Last summer I spent some time attempting to envision what changes might be brought about by a major eruption of lava on the Gamal Ridge. (Basically, it would screw up preconceptions and mess up carefully crafted maps of existing currents, by creating a plume of ascending water where water ordinarily should be descending.) This subject is another which seems to have been given a good leaving alone, at least since 2008.

https://volcano.si.edu/volcano.cfm?vn=377020

To return to the subject of the “extent” of the sea-ice this summer, I think we cannot have a good idea of how the extent will diminish without a clear map of the sub-ice currents. We need a clear idea how the stratification of the water has proceeded. How thick is the “freshwater lens” and how has it shifted? How stratified is the water, and what is the temperature and salinity at various levels. We need more buoys. Lots and lots of buoys! Send much more money, please. (It is a far more worthwhile investment than the Clinton Foundation).

In the meantime, we have little to go on. I have noticed an abundance of small storms (“Ralphs”) over the Pole this summer, though so far none rival the gales of 2012 and 2013. Their cloudiness perhaps explains why temperatures have largely been below normal. (The lone spike above normal occurred as a high pressure’s sunny spell drifted over the top of the earth.)

The current dip in temperatures occurred as yet another small low drifted past the Pole.

This is occurring just as the temperature map shows the reappearance of the sub-freezing isotherm at the Pole; the surface thaw is ending.

Back when we had buoys with cameras up there, we could see the meltwater pools atop the sea-ice start to freeze over, but also we witnessed that the melt continued from below the sea-ice, and often saw areas of ice crumble even as temperatures above the ice dropped below freezing. Typically, more sea-ice melts than freezes until mid-September. So, where should we be looking? We should look where the sea-ice is most thin, and for this I like the NRL (Naval Research Lab) maps.

The lilac, especially the light lilac and white, represents the thinnest and most-likely-to-melt ice.

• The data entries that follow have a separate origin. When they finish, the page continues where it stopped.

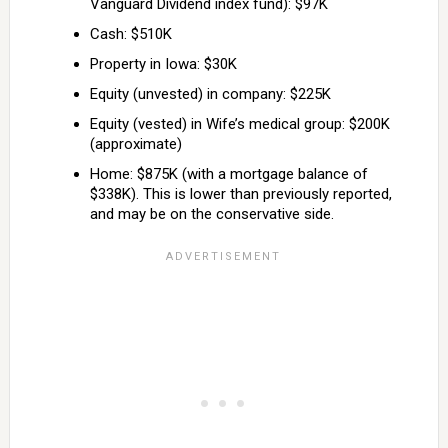
Vanguard Dividend index fund): $97K
Cash: $510K
Property in Iowa: $30K
Equity (unvested) in company: $225K
Equity (vested) in Wife’s medical group: $200K
(approximate)
Home: $875K (with a mortgage balance of
$338K). This is lower than previously reported,
and may be on the conservative side.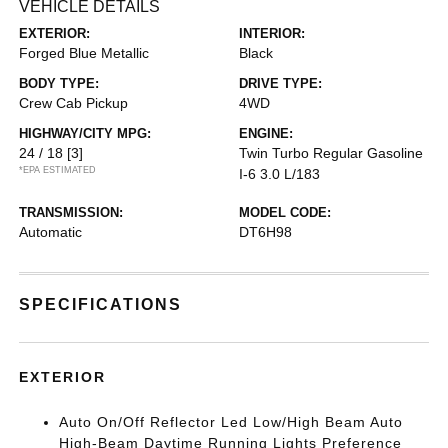
VEHICLE DETAILS
EXTERIOR:
INTERIOR:
Forged Blue Metallic
Black
BODY TYPE:
DRIVE TYPE:
Crew Cab Pickup
4WD
HIGHWAY/CITY MPG:
ENGINE:
24 / 18
[3]
Twin Turbo Regular Gasoline
*EPA ESTIMATED
I-6 3.0 L/183
TRANSMISSION:
MODEL CODE:
Automatic
DT6H98
SPECIFICATIONS
EXTERIOR
Auto On/Off Reflector Led Low/High Beam Auto
High-Beam Daytime Running Lights Preference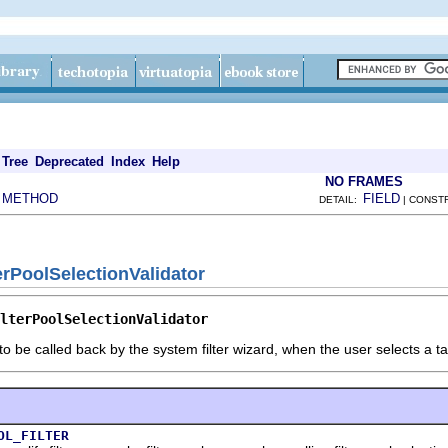
Tree
Deprecated
Index
Help
NO FRAMES
METHOD
FIELD
|
DETAIL:
| CONST
erPoolSelectionValidator
lterPoolSelectionValidator
to be called back by the system filter wizard, when the user selects a tar
OL_FILTER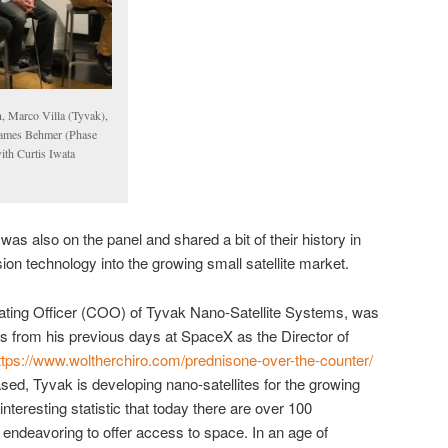
n, Marco Villa (Tyvak),
 James Behmer (Phase
th Curtis Iwata
 also on the panel and shared a bit of their history in
ion technology into the growing small satellite market.
rating Officer (COO) of Tyvak Nano-Satellite Systems, was
hts from his previous days at SpaceX as the Director of
ttps://www.woltherchiro.com/prednisone-over-the-counter/
sed, Tyvak is developing nano-satellites for the growing
teresting statistic that today there are over 100
endeavoring to offer access to space. In an age of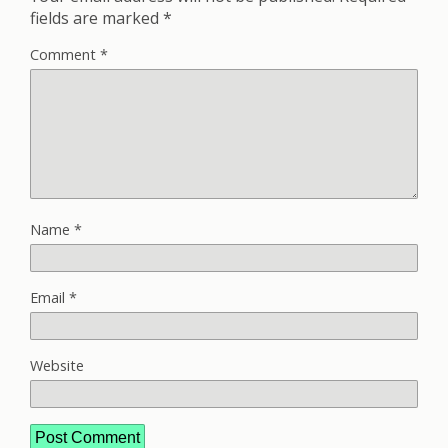
fields are marked
*
Comment
*
Name
*
Email
*
Website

For comparison I’ll include a NRL map for the same day in 2020

One increase that jumps out at me is the increase in sea-ice in the East Siberian Sea, between Wrangles Island and the New Siberian Islands. This seems to happen when the PDO is colder and during La Ninas, though I can’t claim to understand the dynamics. In 2020 this area was largely ice-free by September, but I doubt it will happen this year. First, because the ice is thicker to begin with, and second, because that water was ice-free in 2020 it was exposed to cold air during the refreeze, which seems to “shock the system” and disturb any warm and salty layer beneath any freshwater lens. (I say “seems” because I haven’t seen any actual study.) Therefore it “seems” that, even if there was a big gale, the effects would be more like 2013’s rather than 2012’s.

A comparison of the two maps also shows an increase of thicker ice north of Greenland. While this makes no difference in terms of “extent” graphs, it does make a difference in terms of “volume” graphs.

The “volume” graphs involve many variables and the difficulties of modeling, so I tend to be a little leery of their accuracy, but they have given Alarmists a problem in recent years by refusing to show the expected decreases. The PIOMAS graph does show a sharp decrease between 1997 and 2010, but the curve has seemingly bottomed out since 2010.

Despite a mysterious subtraction of 2,000 km3 of sea-ice (see previous posts) the DMI model shows a recovery of volume to levels near 2018’s.

In conclusion, it seems highly unlikely that this year will see the long trumpeted ice-free Arctic Ocean we’ve been promised. But this is not to say the researchers don’t deserve more funding. They do. Much that influences weather further south occurs up there and is worthy of our wonder.